VSV00013 Varnish HTTP/2 Rapid Reset Attack

CVE-2023-44487

Date: 2023-11-13

A denial of service attack can be performed on Varnish Cache servers that have the HTTP/2 protocol turned on. An attacker can create a large volume of streams and immediately reset them without ever reaching the maximum number of concurrent streams allowed for the session, causing the Varnish server to consume unnecessary resources processing requests for which the response will not be delivered.

This is a vulnerability of the protocol itself, HTTP/2 has no provisions for servers to pace the creation of new streams from clients.

The Rapid Reset Attack was disclosed on October 10th 2023.

Versions affected

  • Varnish Cache releases 5.x, 6.x, 7.0.x, 7.1.x, 7.2.x, 7.3.0, 7.4.0, 7.4.1.

  • Varnish Cache 6.0 LTS series up to and including 6.0.11.

  • Varnish Enterprise by Varnish Software 6.0.x up to and including 6.0.11r7.

Versions not affected

  • Varnish Cache 7.3.1 (released 2023-11-13)

  • Varnish Cache 7.4.2 (released 2023-11-13)

  • Varnish Cache 6.0 LTS version 6.0.12 (released 2023-11-13)

  • GitHub Varnish Cache master branch at commit 0c166fb5cc04cb379f7e1b6089beba7e0f75a9cc.

  • Varnish Enterprise by Varnish Software version 6.0.12r1.

Mitigation

If upgrading Varnish is not possible, it is possible to mitigate the problem by simply disabling HTTP/2 support:

varnishadm param.set feature -http2

You must also remove h2 from the list of protocols if your TLS terminator is advertising it with ALPN.

After upgrading, two mitigations are enabled by default.

The first one closes HTTP/2 connections when a rapid reset attack is detected. This can be tuned with the following parameters:

  • h2_rapid_reset (duration under which a reset is considered rapid)

  • h2_rapid_reset_limit (budget for rapid resets over a sliding period)

  • h2_rapid_reset_period (the sliding period enforcing the reset limit)

A new vmod_h2 module can tweak these parameters on a per-session basis, allowing for example to relax the limit or period of trusted clients.

The second mitigation adds a circuit breaker before the execution of VCL subroutines to fail the transaction if the client reset its stream. This will also avoid processing VCL legitimate resets or prematurely closed connections, and help free resources sooner.

This is guarded by a feature flag vcl_req_reset that can be disabled for VCL relying on code to always be reached, for example for accounting purposes with the help of a VMOD:

varnishadm param.set feature -vcl_req_reset

There is always the possibility of a VCL transaction failing for other reasons, like a workspace overflow, so there are no guarantees that VCL always completes, even when this feature is disabled.

It is also possible that the second mitigation triggers before any VCL is executed for the HTTP/2 stream.

Monitoring the mitigations

When a VCL transaction is interrupted because a stream was reset, a Timestamp record is emitted with the Reset prefix.

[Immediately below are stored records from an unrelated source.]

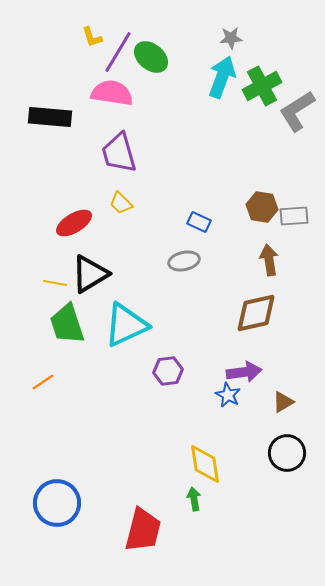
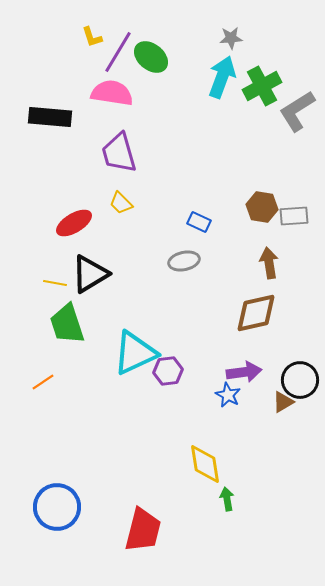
brown arrow: moved 3 px down
cyan triangle: moved 9 px right, 28 px down
black circle: moved 13 px right, 73 px up
green arrow: moved 33 px right
blue circle: moved 4 px down
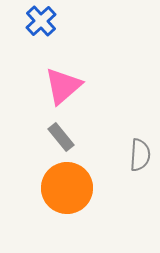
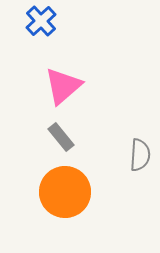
orange circle: moved 2 px left, 4 px down
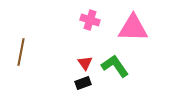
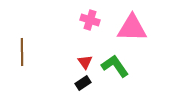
pink triangle: moved 1 px left
brown line: moved 1 px right; rotated 12 degrees counterclockwise
red triangle: moved 1 px up
black rectangle: rotated 14 degrees counterclockwise
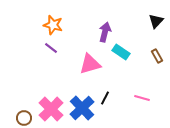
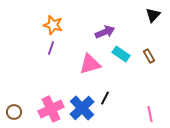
black triangle: moved 3 px left, 6 px up
purple arrow: rotated 54 degrees clockwise
purple line: rotated 72 degrees clockwise
cyan rectangle: moved 2 px down
brown rectangle: moved 8 px left
pink line: moved 8 px right, 16 px down; rotated 63 degrees clockwise
pink cross: rotated 20 degrees clockwise
brown circle: moved 10 px left, 6 px up
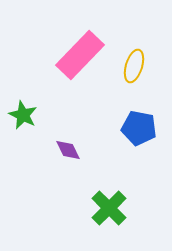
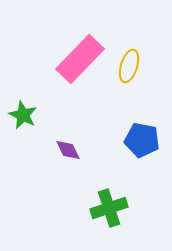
pink rectangle: moved 4 px down
yellow ellipse: moved 5 px left
blue pentagon: moved 3 px right, 12 px down
green cross: rotated 27 degrees clockwise
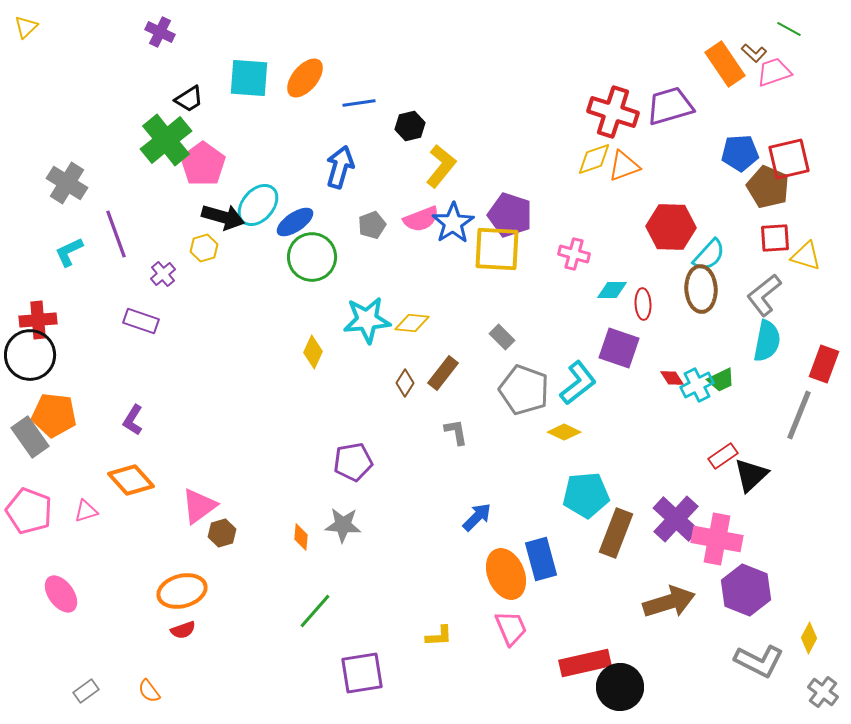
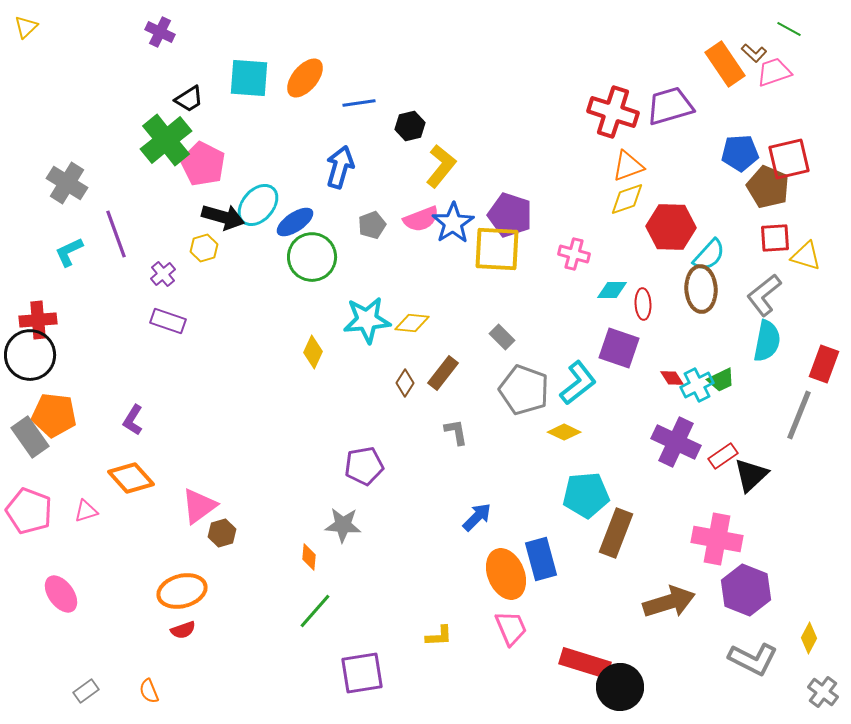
yellow diamond at (594, 159): moved 33 px right, 40 px down
pink pentagon at (203, 164): rotated 9 degrees counterclockwise
orange triangle at (624, 166): moved 4 px right
purple rectangle at (141, 321): moved 27 px right
purple pentagon at (353, 462): moved 11 px right, 4 px down
orange diamond at (131, 480): moved 2 px up
purple cross at (676, 519): moved 77 px up; rotated 18 degrees counterclockwise
orange diamond at (301, 537): moved 8 px right, 20 px down
gray L-shape at (759, 661): moved 6 px left, 2 px up
red rectangle at (585, 663): rotated 30 degrees clockwise
orange semicircle at (149, 691): rotated 15 degrees clockwise
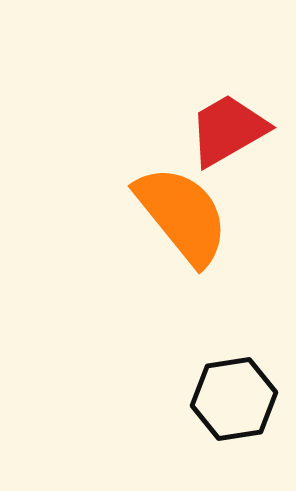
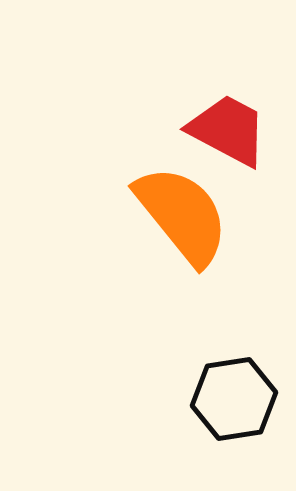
red trapezoid: rotated 58 degrees clockwise
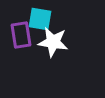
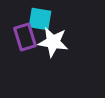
purple rectangle: moved 4 px right, 2 px down; rotated 8 degrees counterclockwise
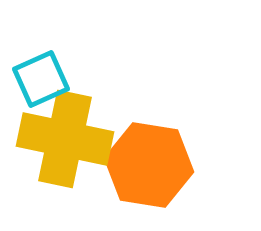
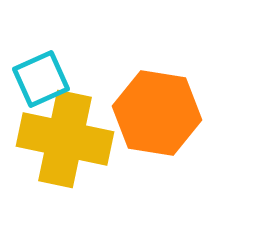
orange hexagon: moved 8 px right, 52 px up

The second field after the prefix tells how much time elapsed between the start of the VCL task and the moment when the circuit breaker bypassed VCL execution.

This may not reflect how fast the RST_FRAME was received, as it is subject to time spent executing VCL, which can be significant depending on what the code is doing or how far the execution went, for example triggering a backend fetch.

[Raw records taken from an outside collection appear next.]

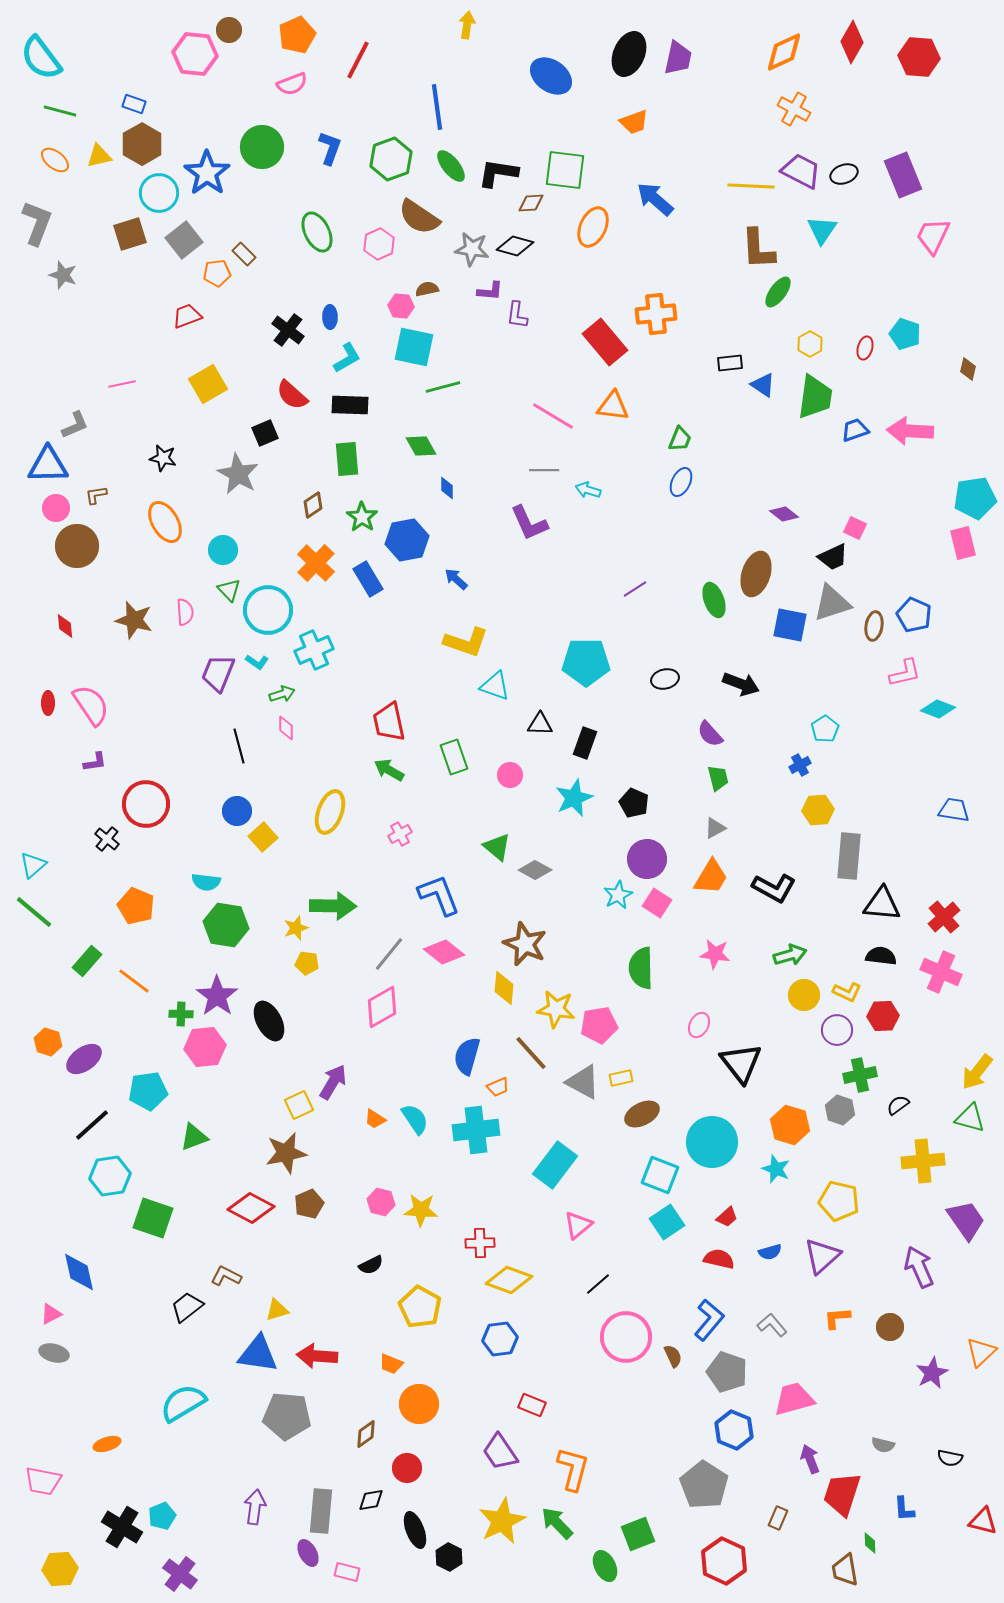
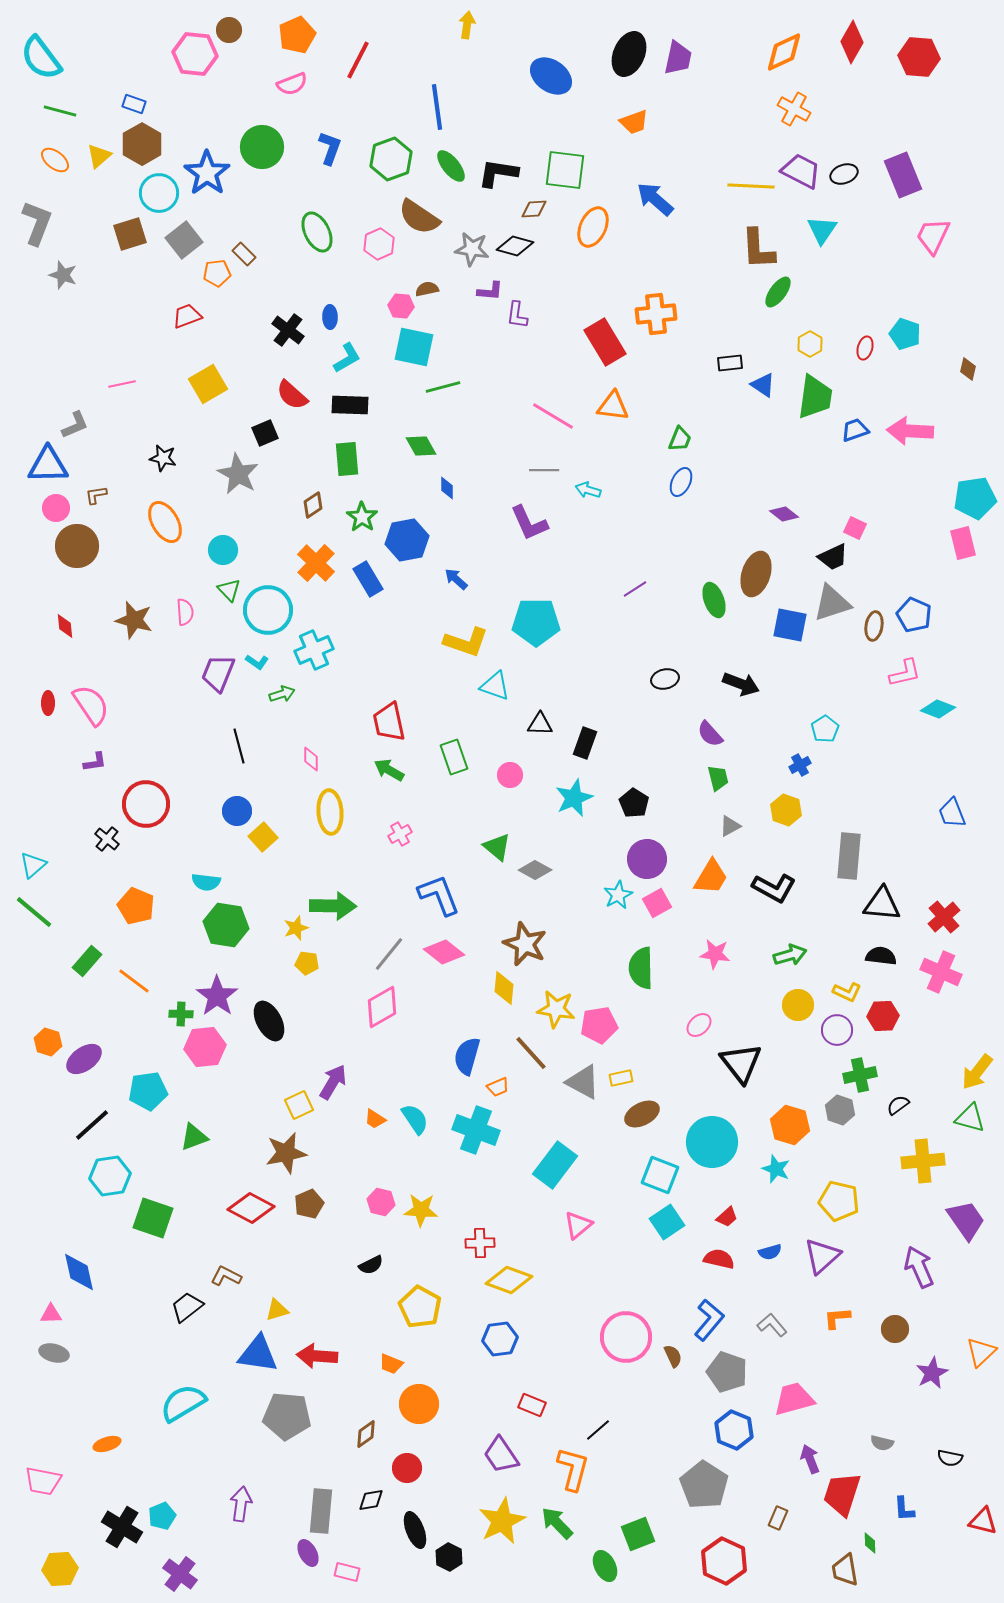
yellow triangle at (99, 156): rotated 28 degrees counterclockwise
brown diamond at (531, 203): moved 3 px right, 6 px down
red rectangle at (605, 342): rotated 9 degrees clockwise
cyan pentagon at (586, 662): moved 50 px left, 40 px up
pink diamond at (286, 728): moved 25 px right, 31 px down
black pentagon at (634, 803): rotated 8 degrees clockwise
yellow hexagon at (818, 810): moved 32 px left; rotated 24 degrees clockwise
blue trapezoid at (954, 810): moved 2 px left, 3 px down; rotated 120 degrees counterclockwise
yellow ellipse at (330, 812): rotated 24 degrees counterclockwise
gray triangle at (715, 828): moved 15 px right, 2 px up
pink square at (657, 903): rotated 28 degrees clockwise
yellow circle at (804, 995): moved 6 px left, 10 px down
pink ellipse at (699, 1025): rotated 20 degrees clockwise
cyan cross at (476, 1130): rotated 27 degrees clockwise
black line at (598, 1284): moved 146 px down
pink triangle at (51, 1314): rotated 25 degrees clockwise
brown circle at (890, 1327): moved 5 px right, 2 px down
gray semicircle at (883, 1445): moved 1 px left, 2 px up
purple trapezoid at (500, 1452): moved 1 px right, 3 px down
purple arrow at (255, 1507): moved 14 px left, 3 px up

A high cache hit ratio can also reduce the effect of this attack.

The new time stamp makes it possible to collect access logs dedicated to interrupted request transactions:

varnishncsa -q 'Timestamp:Reset[2] < 1.0' -F '%{VSL:Begin[2]}x ...'

The command above collects all transactions reset in less than a second and output logs with a format starting with the session VXID. It becomes possible to observe resets across HTTP/2 connections and find a pattern of attack if applicable.

When a client VCL task is reset, it increments the MAIN.req_reset counter, which can be used to raise an alarm.

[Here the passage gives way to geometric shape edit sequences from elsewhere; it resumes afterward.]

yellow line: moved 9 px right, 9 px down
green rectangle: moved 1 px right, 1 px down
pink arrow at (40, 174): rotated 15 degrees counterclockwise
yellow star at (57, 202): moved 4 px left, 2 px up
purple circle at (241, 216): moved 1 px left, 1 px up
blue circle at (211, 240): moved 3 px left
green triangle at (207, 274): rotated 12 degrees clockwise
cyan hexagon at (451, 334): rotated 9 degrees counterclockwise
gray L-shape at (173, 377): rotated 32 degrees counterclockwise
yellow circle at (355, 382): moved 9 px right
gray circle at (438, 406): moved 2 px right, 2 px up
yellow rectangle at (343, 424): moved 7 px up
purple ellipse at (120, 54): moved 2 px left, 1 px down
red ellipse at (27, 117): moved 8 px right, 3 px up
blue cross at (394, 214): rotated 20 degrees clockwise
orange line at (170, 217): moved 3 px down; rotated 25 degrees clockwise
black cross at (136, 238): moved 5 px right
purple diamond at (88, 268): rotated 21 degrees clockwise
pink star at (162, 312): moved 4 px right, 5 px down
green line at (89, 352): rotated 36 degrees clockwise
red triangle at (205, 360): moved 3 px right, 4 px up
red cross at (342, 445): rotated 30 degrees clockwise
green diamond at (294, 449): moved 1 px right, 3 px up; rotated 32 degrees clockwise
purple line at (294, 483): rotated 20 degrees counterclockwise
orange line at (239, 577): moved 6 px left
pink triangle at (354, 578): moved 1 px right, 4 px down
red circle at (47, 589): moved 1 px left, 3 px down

Likewise, when h2_rapid_reset_limit is exceeded, the connection is closed with the reason SC_RAPID_RESET visible in raw Varnish logs, and the MAIN.sc_rapid_reset counter is incremented and can also be used to raise an alarm.

Thankyous and credits

None of the members of the Varnish projects were part of the one month embargo of the CVE, so we learned about this vulnerability when it was disclosed.

Varnish Software initially assessed the vulnerability and started two efforts in parallel. Dag Haavi Finstad implemented the Rapid Reset Attack detection and Dridi Boukelmoune implemented the VCL circuit breaker.

Nils Goroll of UPLEX implemented vmod_h2. He reviewed the two mitigations along with Poul-Henning Kamp.

And Tomas Korbar tested both mitigations as soon as they became public and provided early positive feedback on Github.